• [Your assignment] Exact copies of the lines from the start of the records through the line with "без слов, через" are what the answer must hold; pictures are not part of it.

====== Data listing

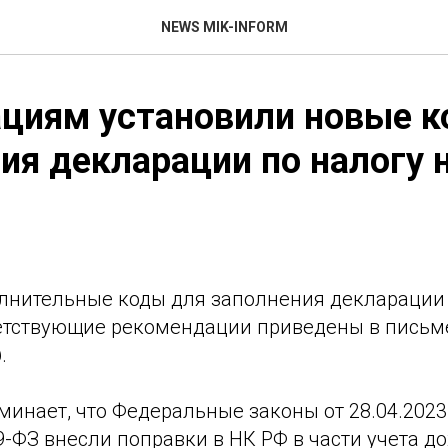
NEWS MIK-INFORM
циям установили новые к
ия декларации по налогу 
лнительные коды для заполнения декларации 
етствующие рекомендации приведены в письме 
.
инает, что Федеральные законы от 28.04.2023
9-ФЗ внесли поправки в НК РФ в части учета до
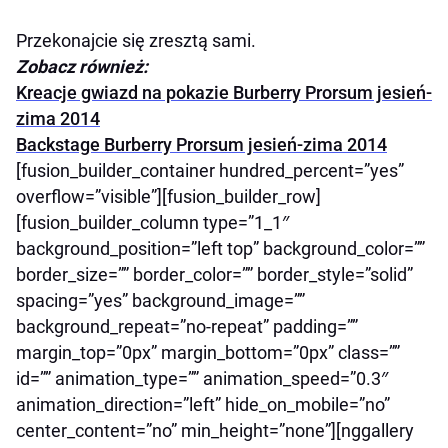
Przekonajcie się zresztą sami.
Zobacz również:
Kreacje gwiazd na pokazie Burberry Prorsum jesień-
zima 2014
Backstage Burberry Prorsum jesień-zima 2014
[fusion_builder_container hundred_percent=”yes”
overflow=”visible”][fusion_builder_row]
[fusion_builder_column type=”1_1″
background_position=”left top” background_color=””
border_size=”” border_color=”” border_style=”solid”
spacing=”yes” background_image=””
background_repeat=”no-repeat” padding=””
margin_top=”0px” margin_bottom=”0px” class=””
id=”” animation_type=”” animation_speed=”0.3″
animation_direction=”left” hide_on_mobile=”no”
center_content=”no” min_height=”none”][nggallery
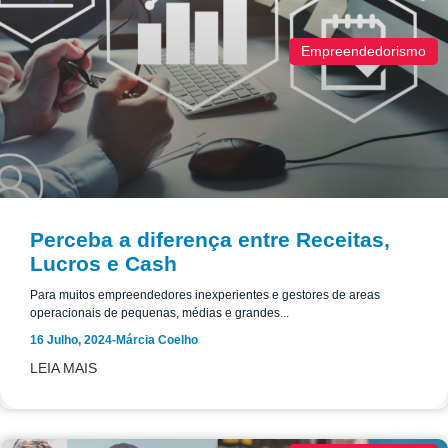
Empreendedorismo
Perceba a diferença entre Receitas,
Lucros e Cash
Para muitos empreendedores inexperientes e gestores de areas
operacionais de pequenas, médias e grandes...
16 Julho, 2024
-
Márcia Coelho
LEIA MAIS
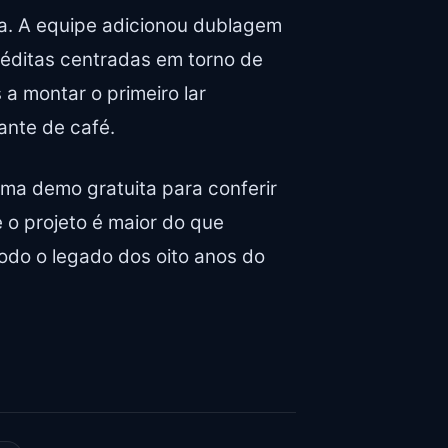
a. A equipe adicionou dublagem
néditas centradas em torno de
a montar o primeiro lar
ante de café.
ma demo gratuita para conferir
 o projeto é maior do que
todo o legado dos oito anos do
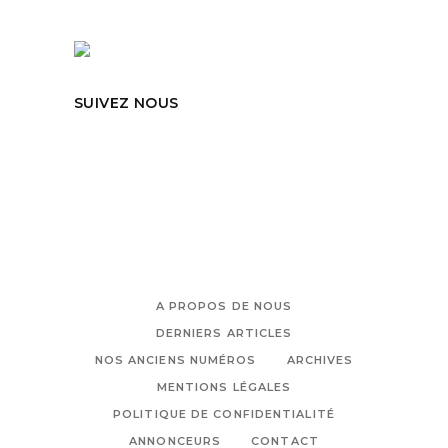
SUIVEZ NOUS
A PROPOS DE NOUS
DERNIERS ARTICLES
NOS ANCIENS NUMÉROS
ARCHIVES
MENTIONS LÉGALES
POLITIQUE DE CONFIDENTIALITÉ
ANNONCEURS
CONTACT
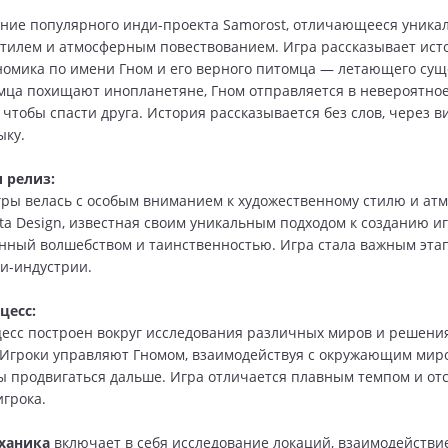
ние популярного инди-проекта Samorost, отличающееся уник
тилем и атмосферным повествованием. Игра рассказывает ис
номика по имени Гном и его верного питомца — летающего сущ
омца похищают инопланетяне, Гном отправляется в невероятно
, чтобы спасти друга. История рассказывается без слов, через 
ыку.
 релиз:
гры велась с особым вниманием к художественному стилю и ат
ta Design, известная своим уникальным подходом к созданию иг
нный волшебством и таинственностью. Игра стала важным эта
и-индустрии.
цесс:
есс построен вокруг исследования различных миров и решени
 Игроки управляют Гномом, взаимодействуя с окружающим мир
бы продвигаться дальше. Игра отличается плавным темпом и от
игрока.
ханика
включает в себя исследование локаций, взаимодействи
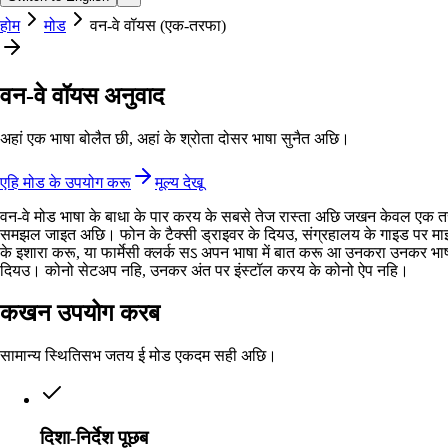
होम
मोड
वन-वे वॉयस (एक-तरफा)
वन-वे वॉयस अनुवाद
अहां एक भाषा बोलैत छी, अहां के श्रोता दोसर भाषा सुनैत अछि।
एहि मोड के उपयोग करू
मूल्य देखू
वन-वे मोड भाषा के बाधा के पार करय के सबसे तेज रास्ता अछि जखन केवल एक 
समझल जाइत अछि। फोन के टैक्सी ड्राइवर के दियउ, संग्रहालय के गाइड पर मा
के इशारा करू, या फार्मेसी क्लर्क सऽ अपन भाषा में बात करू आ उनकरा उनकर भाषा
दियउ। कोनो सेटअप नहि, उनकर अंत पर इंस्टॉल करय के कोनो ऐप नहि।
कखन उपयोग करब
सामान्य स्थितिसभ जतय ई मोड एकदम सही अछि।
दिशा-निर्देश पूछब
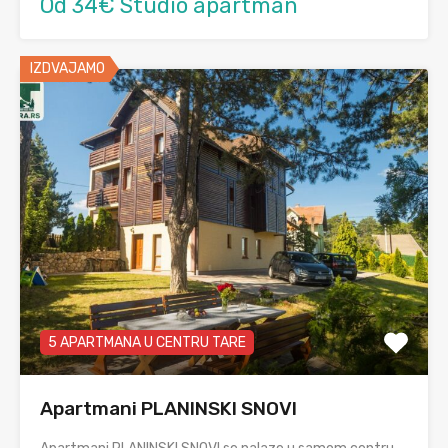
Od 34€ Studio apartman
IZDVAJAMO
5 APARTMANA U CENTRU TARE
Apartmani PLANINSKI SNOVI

============

• [Response to this task]
NEWS MIK-INFORM
циям установили новые к
ия декларации по налогу 
лнительные коды для заполнения декларации 
етствующие рекомендации приведены в письме 
.
инает, что Федеральные законы от 28.04.2023
9-ФЗ внесли поправки в НК РФ в части учета до
Przekonajcie się zresztą sami.
Zobacz również:
Kreacje gwiazd na pokazie Burberry Prorsum jesień-
zima 2014
Backstage Burberry Prorsum jesień-zima 2014
[fusion_builder_container hundred_percent=”yes”
overflow=”visible”][fusion_builder_row]
[fusion_builder_column type=”1_1″
background_position=”left top” background_color=””
border_size=”” border_color=”” border_style=”solid”
spacing=”yes” background_image=””
background_repeat=”no-repeat” padding=””
margin_top=”0px” margin_bottom=”0px” class=””
id=”” animation_type=”” animation_speed=”0.3″
animation_direction=”left” hide_on_mobile=”no”
center_content=”no” min_height=”none”][nggallery
Empreendedorismo
Perceba a diferença entre Receitas,
Lucros e Cash
Para muitos empreendedores inexperientes e gestores de areas
operacionais de pequenas, médias e grandes...
16 Julho, 2024
-
Márcia Coelho
LEIA MAIS
a. A equipe adicionou dublagem
néditas centradas em torno de
a montar o primeiro lar
ante de café.
ma demo gratuita para conferir
 o projeto é maior do que
todo o legado dos oito anos do
SUIVEZ NOUS
A PROPOS DE NOUS
DERNIERS ARTICLES
NOS ANCIENS NUMÉROS
ARCHIVES
MENTIONS LÉGALES
POLITIQUE DE CONFIDENTIALITÉ
ANNONCEURS
CONTACT
ние популярного инди-проекта Samorost, отличающееся уник
тилем и атмосферным повествованием. Игра рассказывает ис
номика по имени Гном и его верного питомца — летающего сущ
омца похищают инопланетяне, Гном отправляется в невероятно
, чтобы спасти друга. История рассказывается без слов, через 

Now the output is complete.